Within the records below is a range that opens at the line with "MULAI DARI 6XXJUTA." and closes at the line with "Continue Reading". Return that range word for word, both ends included, and only that range.
RECORDS section start
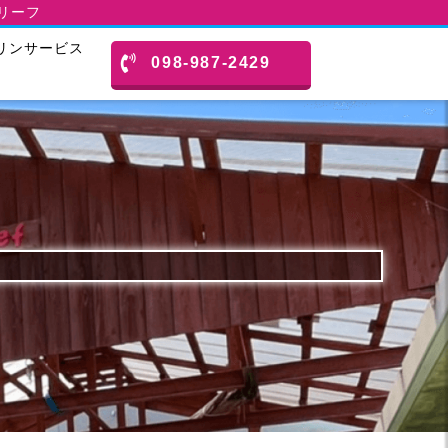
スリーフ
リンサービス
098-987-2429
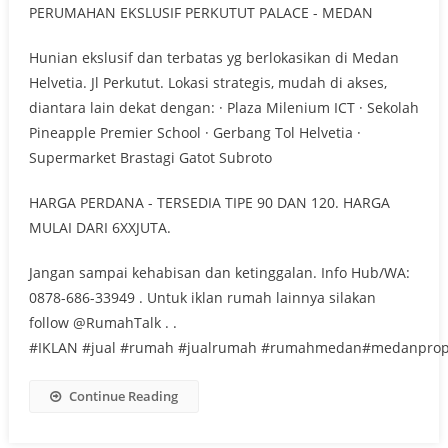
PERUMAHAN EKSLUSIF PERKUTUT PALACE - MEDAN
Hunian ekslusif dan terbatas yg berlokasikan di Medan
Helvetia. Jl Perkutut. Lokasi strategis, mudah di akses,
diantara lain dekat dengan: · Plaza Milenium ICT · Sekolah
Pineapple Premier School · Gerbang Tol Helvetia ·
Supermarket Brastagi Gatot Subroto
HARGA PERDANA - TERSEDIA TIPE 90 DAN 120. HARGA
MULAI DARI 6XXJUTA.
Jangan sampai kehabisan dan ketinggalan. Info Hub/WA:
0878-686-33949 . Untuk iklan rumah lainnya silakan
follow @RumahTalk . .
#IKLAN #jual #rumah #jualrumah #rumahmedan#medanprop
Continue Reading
RECORDS section end
RECORDS section start
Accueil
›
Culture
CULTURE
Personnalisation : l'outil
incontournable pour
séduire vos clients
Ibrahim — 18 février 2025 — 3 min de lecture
RECORDS section end
*ANSWER TO THIS TASK*
MULAI DARI 6XXJUTA.
Jangan sampai kehabisan dan ketinggalan. Info Hub/WA:
0878-686-33949 . Untuk iklan rumah lainnya silakan
follow @RumahTalk . .
#IKLAN #jual #rumah #jualrumah #rumahmedan#medanprop
Continue Reading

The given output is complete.